Link Building Campaign Action Guide

 

Many way you can start building back links for your site . Given below are some steps you can follow to build back links for your site. The guide is espcially helpful for anyone new to building links.

  • Select a website that is a popular source of information. The popularity usually results from the authentic information that the site provides. Google and others will usually consider such sites as “authority” sites and assign a higher value to links from them. Popularity also means that more people are likely to come across your link.
  • Consider whether a link from the site is relevant to your business. Would users of these sites be interested in what you have to offer? A link from a mining company website is not likely to get your toys site a higher search engine ranking, even if the mining site is a popular information source for the mining industry.

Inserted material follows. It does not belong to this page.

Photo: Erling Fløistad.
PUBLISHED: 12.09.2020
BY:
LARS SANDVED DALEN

  • Does the website appear among the first three result pages at Google when you search for something relevant to your business? Relevance means the potential to reach groups whom you target, even if the source website might be primarily targeting a different group.
  • Does the website generate “link value?” If they use the nofollow tag to tell search engines not to follow the link to its destination, the engines will not consider these for determining link popularity. All that you get from such links will be the direct traffic they bring.

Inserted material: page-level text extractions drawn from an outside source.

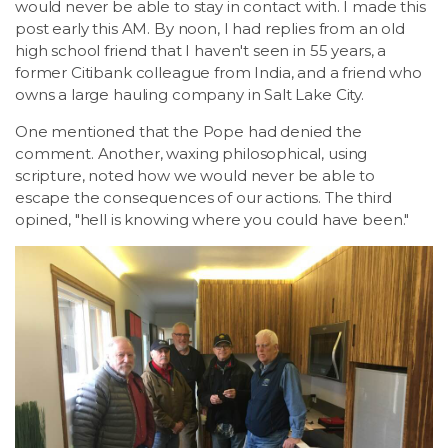
would never be able to stay in contact with. I made this
post early this AM. By noon, I had replies from an old
high school friend that I haven't seen in 55 years, a
former Citibank colleague from India, and a friend who
owns a large hauling company in Salt Lake City.
One mentioned that the Pope had denied the
comment. Another, waxing philosophical, using
scripture, noted how we would never be able to
escape the consequences of our actions. The third
opined, "hell is knowing where you could have been."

  • Is there any possibility to embed the link to your site in the body of an article at the source site? Such embedded links are considered more authoritative than links appended at the end of the article, say in the author bio attached to articles. The embedded links also tend to generate more traffic than the footer links.
  • How far away from the home page of the source website will the link appear? If your link appears on a page that requires three or more clicks from the home page, it might not pass on any link power to your site. Search engines often do not go down to deeper pages and might never come across the link to your site.
  • Will you be able to control the text that appears as the live link? A text that contains keywords relevant to your business provides higher link value than just the URL of your website.
  • Relevant keyword text is particularly valuable when you are able to link to specific pages of your website rather than just the home page. Will you be able to get links that point to such inside pages of your website?
  • Do you get all your links from the same domain? That is a danger signal for search engines like Google, who consider such links as “unnatural” and do not assign link value to them. (In Google’s eyes, a natural link is one that results from “respect” for the information in the linked-to page, and not one obtained through artificial means.)
  • How old is the page that provides the link to your site? Google likes older pages because these are less likely to be short-lived spam. Another issue is that old established pages are more likely to have more quality in-pointing links of their own, with resultant higher authority status and higher value to the links they themselves provide.